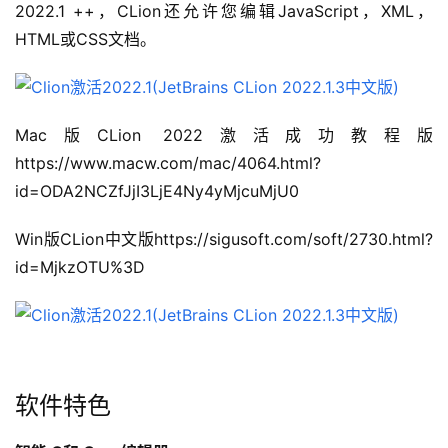
2022.1 ++，CLion还允许您编辑JavaScript，XML，
HTML或CSS文档。
Mac版CLion 2022激活成功教程版
https://www.macw.com/mac/4064.html?
id=ODA2NCZfJjI3LjE4Ny4yMjcuMjU0
Win版CLion中文版https://sigusoft.com/soft/2730.html?
id=MjkzOTU%3D
软件特色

Exercise — Exactly the lines from the one containing "id=ODA2NCZfJjI3LjE4Ny4yMjcuMjU0" through the last line of the records are to be transcribed, both endpoints included.

Solution —
id=ODA2NCZfJjI3LjE4Ny4yMjcuMjU0
Win版CLion中文版https://sigusoft.com/soft/2730.html?
id=MjkzOTU%3D
软件特色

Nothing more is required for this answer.